Venerdì scorso, il Presidente della Repubblica, Pedro Castillo, ha annunciato che invierà al Congresso un disegno di legge in modo che, nelle prossime elezioni regionali e municipali del 2022, si terrà una consultazione popolare per un nuova Costituzione politica del Perù. La proposta ha generato il rifiuto tra i rappresentanti dell'opposizione, uno dei quali è il leader dell'Alleanza per il progresso, César Acuña, che ha ritenuto che la richiesta di un referendum per un'Assemblea costituente paralizzerebbe investimenti, generare confusione e che non sarebbe una priorità per il paese.
«La convocazione di un referendum per l'Assemblea Costituente paralizza gli investimenti, genera sconcerto e non è una priorità o auspicabile. Il Perù non ha bisogno di polarizzazione ma di consenso e di un nuovo gabinetto per uscire dalla grave crisi politica, economica e istituzionale che stiamo soffrendo», ha detto César Acuña venerdì sera, attraverso il suo account Twitter.
RISPOSTA DI VLADIMIR CERR
Alla pubblicazione di Acuña ha risposto il resoconto del segretario generale del Perù libero, Vladimir Cerrón Rojas, che è ovviamente favorevole alla proposta del capo dello stato che dovrebbe passare attraverso l'approvazione del Congresso del Repubblica.
«Stiamo andando all'Assemblea Costituente, non c'è spazio migliore per la democrazia. Se venite davvero dalla città, cosa temete Cesare? », ha risposto Vladimir Cerrón a César Acuña.
MARIA DEL CARMEN ALVA CONTRO
Allo stesso modo, è stata mostrata Acuña, María del Carmen Alva, presidente del Congresso, che in un post sul suo account Twitter ha sottolineato che non esiste nulla del genere, nessun sondaggio di opinione che dimostri che l'Assemblea costituente è una priorità per i peruviani.
«Il signor Castillo dimentica che le priorità del Paese sono la lotta contro l'insicurezza (Security in Emergency), la disoccupazione e la corruzione. Non c'è un solo sondaggio di opinione in cui l'Assemblea costituente sia una priorità per i peruviani «, ha affermato il capo della legislatura. Inoltre, ha accompagnato la sua pubblicazione con un'immagine in cui si afferma «Dico no all'Assemblea Costituente».

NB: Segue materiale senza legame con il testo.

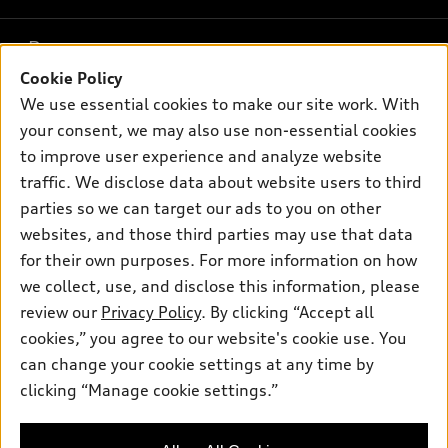
What is e-tron®
Buy
Offers
SUV Models
Cookie Policy
New inventory
We use essential cookies to make our site work. With
Own
Electric Models
Contact dealer
Pre-owned inventory
your consent, we may also use non-essential cookies
Inside Audi
Trade-in value
to improve user experience and analyze website
Support
Certified pre-owned
myAudi
Subscribe to model updates
traffic. We disclose data about website users to third
Leasing
Compare Vehicles
About myAudi
parties so we can target our ads to you on other
Financing
Contact Us
websites, and those third parties may use that data
Audi Financial Services
Apply for financing
for their own purposes. For more information on how
About Audi
Audi collection store
we collect, use, and disclose this information, please
Newsroom
review our
Privacy Policy
. By clicking “Accept all
Accessories
© 2026 Audi of America. All rights reserved.
Sitemap
cookies,” you agree to our website's cookie use. You
Audi connect
can change your cookie settings at any time by
Do Not Sell or Share My Personal Information
Audi of America takes efforts to ensure the accuracy of
Roadside Assistance
clicking “Manage cookie settings.”
information on the general vehicle information pages. Models are
AutoNation Privacy Policy
shown for illustration purposes only and may include features
that are not available on the US model. As errors may occur or
Privacy Policy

LA PROPOSTA DELL'ESECUTIVO
Il presidente Pedro Castillo venerdì ha guidato il VI Consiglio dei ministri decentrato nella città di Cusco, che ha avuto luogo presso la Casa de la Juventud Coliseum. Durante il suo discorso, il capo dello Stato ha annunciato la presentazione di un disegno di legge per un referendum da consultare nelle elezioni regionali e municipali di quest'anno per determinare se la popolazione è d'accordo o meno con il cambiamento di Costituzione.
Egli ha indicato che il Parlamento avrà il potere di approvare o meno questa iniziativa, che sarà immediatamente elaborata dal ramo esecutivo. «Invieremo un disegno di legge al Congresso, seguendo il corso costituzionale, in modo che, in queste prossime elezioni municipali e regionali, anche il popolo peruviano venga consultato attraverso una carta che accetti o meno una nuova Costituzione», ha detto.

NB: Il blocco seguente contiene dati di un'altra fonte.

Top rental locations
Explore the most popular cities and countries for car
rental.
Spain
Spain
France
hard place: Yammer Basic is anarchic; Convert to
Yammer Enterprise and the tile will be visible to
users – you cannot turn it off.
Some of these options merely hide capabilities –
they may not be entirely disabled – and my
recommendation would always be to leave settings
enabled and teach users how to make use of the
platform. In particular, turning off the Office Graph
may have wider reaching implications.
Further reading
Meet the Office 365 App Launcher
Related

PROPONGONO L'ANTICIPO DELLE ELEZIONI
In risposta all'approccio di Pedro Castillo, il deputato del partito Morado, Flor Pablo, ha proposto un'alternativa che costringerebbe anche la popolazione a tornare alle urne: il avanzamento delle elezioni.

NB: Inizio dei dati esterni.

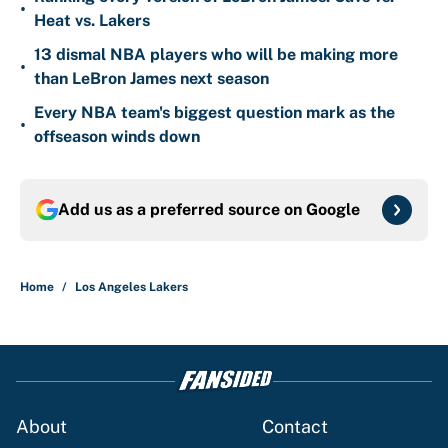
•
Heat vs. Lakers
13 dismal NBA players who will be making more
•
than LeBron James next season
Every NBA team's biggest question mark as the
•
offseason winds down
Add us as a preferred source on
Google
Home
/
Los Angeles Lakers
About
Contact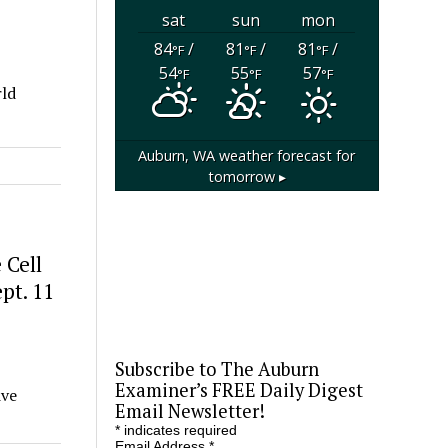
sat
sun
mon
84
/
81
/
81
/
°F
°F
°F
54
55
57
°F
°F
°F
rld
Auburn, WA
weather forecast for
tomorrow ▸
 Cell
pt. 11
Subscribe to The Auburn
Examiner’s FREE Daily Digest
ive
Email Newsletter!
*
indicates required
Email Address
*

«Mitigare gli effetti della crisi economica e recuperare la governance del Paese deve essere una priorità. Non è il momento delle consultazioni per una nuova Costituzione», si legge in un post della deputata attraverso i suoi social network.
In alternativa alla proposta del presidente Castillo, il deputato Pablo ritiene che «sia tempo di proporre un anticipo delle elezioni, seguendo la riforma politica ed elettorale con nuove regole del gioco».